1975 film by Gary Nelson

The Boy Who Talked to Badgers is a 1975 American made-for-television adventure film directed by Gary Nelson, starring Christian Juttner and Carl Betz. It was produced by Walt Disney Productions and based on the novel Incident at Hawk's Hill by Allan W. Eckert. The film was originally broadcast on NBC as a two-part episode on The Wonderful World of Disney on September 14 and 21, 1975.

==Plot==
Benjy (Juttner) is a six-year-old Canadian boy who prefers the company of animals over humans and tries to spend as much time as possible with his animal friends. His parents realize this could eventually become a problem, but they don't have the heart to take away Benjy's only pleasure.

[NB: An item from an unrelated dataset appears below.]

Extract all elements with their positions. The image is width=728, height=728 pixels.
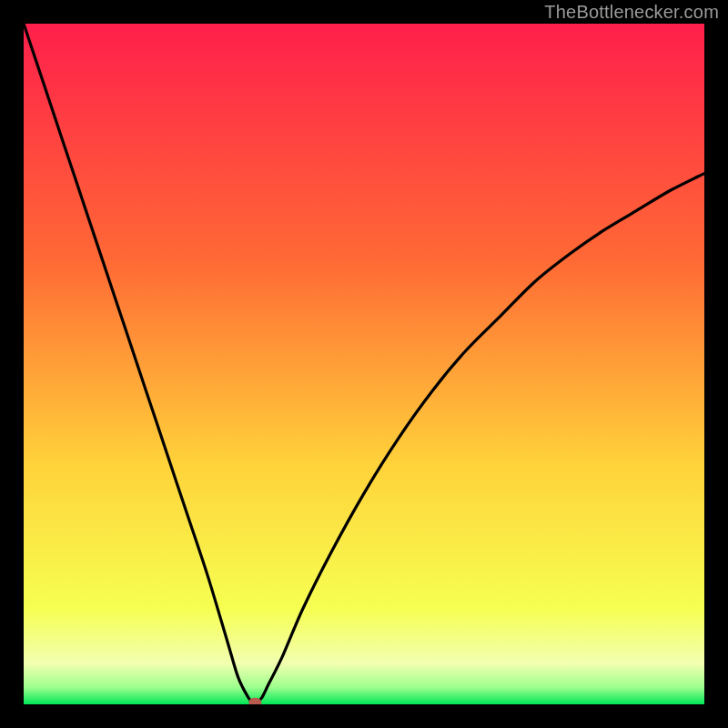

The boy befriends a badger. On one of Benjy's nature walks, he tries catching trout in a stream. He wanders too far out and gets trapped in a raging river and is carried far from his home. After over a week-long search, brother John finds Benjy. He had been living in a cave shared with a badger. Old Badger shared his fish catches with the boy.

After a happy family reunion, trapper Burton returns to the ranch and shoots the badger. The animal dies, but Ben returns to Old Badger's grave years later as an adult.

==Cast==
- Carl Betz as Will MacDonald
- Salome Jens as Esther MacDonald
- Christian Juttner as Benjy MacDonald
- Robert Donner as Trapper Burton
- Denver Pyle as Narrator (Ben MacDonald as an adult)
- Stuart Lee as John MacDonald
- Georgie Collins as Mrs. Martha Gilman

==Production==
The Boy Who Talked to Badgers was filmed on location in Alberta, Canada.